[Data provided]

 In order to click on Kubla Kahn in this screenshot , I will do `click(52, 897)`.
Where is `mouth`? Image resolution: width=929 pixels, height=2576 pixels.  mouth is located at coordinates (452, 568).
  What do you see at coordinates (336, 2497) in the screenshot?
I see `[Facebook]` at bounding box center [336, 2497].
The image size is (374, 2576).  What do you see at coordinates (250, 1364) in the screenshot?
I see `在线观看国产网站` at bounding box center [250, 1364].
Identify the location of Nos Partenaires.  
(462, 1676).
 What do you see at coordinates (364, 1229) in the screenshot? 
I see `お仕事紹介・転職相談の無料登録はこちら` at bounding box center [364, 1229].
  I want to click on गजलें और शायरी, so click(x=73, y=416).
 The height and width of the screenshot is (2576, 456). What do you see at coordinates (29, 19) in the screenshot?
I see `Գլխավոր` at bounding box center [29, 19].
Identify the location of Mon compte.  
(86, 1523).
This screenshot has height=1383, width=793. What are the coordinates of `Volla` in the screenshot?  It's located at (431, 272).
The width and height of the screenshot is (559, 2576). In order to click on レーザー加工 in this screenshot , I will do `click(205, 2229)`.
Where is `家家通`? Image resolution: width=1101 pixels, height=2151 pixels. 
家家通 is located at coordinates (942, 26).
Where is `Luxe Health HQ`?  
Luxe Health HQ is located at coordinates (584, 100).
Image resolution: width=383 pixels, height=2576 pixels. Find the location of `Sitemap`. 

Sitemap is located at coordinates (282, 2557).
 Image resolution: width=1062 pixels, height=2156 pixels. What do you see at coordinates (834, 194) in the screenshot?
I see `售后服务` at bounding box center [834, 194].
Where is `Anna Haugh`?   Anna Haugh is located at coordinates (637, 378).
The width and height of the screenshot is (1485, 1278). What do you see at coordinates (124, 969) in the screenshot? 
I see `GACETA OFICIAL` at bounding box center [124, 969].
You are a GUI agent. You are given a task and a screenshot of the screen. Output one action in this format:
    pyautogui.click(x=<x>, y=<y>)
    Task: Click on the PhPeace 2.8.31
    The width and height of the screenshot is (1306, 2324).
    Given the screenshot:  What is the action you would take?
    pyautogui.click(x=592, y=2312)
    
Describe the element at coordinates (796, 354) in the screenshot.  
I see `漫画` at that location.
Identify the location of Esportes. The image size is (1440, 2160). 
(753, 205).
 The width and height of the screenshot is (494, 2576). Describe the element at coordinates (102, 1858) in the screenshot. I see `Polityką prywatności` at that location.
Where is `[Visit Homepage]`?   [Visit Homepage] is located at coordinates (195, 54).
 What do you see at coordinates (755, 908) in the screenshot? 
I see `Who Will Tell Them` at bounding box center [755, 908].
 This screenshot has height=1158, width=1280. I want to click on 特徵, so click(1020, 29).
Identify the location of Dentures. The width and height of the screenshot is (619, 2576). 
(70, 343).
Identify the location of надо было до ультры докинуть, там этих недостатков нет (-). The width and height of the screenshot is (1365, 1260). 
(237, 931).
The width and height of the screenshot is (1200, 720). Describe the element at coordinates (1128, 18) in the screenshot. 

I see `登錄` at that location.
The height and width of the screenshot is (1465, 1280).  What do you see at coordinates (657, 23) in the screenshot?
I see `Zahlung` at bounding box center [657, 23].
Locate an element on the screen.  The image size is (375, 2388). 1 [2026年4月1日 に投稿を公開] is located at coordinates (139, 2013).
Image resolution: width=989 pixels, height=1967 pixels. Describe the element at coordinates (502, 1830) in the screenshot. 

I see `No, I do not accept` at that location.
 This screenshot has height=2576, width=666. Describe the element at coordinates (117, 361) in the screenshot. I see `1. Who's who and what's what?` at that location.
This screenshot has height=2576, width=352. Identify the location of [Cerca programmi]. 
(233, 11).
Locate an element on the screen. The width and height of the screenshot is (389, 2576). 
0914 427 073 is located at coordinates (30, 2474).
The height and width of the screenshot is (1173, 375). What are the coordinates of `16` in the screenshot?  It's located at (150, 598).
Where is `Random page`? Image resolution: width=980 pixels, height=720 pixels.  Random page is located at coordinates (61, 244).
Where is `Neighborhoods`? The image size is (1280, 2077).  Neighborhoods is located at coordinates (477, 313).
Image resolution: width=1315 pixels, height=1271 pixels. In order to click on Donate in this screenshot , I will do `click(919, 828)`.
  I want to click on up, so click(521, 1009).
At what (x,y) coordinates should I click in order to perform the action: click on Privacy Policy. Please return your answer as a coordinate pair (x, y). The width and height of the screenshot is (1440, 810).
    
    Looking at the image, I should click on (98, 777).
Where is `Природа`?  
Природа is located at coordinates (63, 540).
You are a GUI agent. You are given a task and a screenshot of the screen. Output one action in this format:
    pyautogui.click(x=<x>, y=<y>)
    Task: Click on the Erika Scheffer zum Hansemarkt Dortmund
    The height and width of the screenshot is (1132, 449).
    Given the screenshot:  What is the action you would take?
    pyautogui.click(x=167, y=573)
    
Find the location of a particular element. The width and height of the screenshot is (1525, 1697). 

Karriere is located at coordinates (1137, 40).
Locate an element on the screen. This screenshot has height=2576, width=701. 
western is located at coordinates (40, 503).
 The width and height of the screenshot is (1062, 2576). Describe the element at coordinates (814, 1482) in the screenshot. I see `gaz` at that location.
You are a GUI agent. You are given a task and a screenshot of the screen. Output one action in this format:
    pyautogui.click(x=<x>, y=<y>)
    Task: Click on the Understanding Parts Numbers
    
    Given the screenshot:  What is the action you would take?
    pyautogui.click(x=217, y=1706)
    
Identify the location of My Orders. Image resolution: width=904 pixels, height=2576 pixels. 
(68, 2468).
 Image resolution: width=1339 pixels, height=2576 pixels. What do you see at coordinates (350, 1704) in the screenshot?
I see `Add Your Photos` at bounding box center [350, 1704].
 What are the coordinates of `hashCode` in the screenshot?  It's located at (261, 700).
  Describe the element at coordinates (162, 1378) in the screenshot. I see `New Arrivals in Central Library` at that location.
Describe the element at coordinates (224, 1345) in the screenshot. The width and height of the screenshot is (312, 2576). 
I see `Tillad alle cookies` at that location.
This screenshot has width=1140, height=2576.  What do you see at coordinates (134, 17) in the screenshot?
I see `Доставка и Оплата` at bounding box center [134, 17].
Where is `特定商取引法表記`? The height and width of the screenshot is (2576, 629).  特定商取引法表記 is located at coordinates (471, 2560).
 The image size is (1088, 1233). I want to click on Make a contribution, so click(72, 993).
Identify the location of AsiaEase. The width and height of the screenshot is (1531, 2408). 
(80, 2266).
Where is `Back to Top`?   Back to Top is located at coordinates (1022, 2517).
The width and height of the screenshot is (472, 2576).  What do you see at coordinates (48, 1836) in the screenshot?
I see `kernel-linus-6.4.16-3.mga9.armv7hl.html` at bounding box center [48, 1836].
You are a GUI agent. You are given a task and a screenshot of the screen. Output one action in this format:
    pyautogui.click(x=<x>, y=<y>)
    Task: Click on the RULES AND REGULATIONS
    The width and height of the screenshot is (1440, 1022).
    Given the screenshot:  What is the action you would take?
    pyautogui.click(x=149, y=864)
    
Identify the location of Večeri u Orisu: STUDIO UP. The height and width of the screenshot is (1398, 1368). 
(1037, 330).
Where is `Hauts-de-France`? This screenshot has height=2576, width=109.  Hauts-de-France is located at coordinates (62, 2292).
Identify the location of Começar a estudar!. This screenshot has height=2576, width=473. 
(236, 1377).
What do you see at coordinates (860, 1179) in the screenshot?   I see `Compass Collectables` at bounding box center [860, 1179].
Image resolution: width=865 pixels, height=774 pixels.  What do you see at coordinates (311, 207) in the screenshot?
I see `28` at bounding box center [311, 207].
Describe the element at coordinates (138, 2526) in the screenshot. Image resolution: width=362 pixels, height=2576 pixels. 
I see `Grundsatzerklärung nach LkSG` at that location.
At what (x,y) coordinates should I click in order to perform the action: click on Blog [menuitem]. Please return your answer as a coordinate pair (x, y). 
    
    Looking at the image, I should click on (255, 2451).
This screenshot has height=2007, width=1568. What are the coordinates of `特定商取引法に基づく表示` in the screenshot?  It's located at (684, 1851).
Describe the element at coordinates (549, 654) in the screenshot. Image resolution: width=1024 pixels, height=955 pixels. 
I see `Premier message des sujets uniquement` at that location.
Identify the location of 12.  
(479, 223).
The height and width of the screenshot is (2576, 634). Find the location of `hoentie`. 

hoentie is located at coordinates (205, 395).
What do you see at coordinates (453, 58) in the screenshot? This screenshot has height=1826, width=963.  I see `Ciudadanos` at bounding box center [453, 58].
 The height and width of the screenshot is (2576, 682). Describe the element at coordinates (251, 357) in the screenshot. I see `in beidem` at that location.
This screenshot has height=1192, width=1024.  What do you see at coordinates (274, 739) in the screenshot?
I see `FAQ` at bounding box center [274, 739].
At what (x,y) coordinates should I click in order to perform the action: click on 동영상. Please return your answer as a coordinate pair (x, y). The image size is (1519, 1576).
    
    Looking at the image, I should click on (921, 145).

[/Data provided]

Exercise prompt: Please copy, exactly and with nothing else, the lines above beginning at the line that has "What do you see at coordinates (364, 1229)" and ending with the line that has "The width and height of the screenshot is (559, 2576).".

Your solution:
 What do you see at coordinates (364, 1229) in the screenshot? 
I see `お仕事紹介・転職相談の無料登録はこちら` at bounding box center [364, 1229].
  I want to click on गजलें और शायरी, so click(x=73, y=416).
 The height and width of the screenshot is (2576, 456). What do you see at coordinates (29, 19) in the screenshot?
I see `Գլխավոր` at bounding box center [29, 19].
Identify the location of Mon compte.  
(86, 1523).
This screenshot has height=1383, width=793. What are the coordinates of `Volla` in the screenshot?  It's located at (431, 272).
The width and height of the screenshot is (559, 2576). In order to click on レーザー加工 in this screenshot , I will do `click(205, 2229)`.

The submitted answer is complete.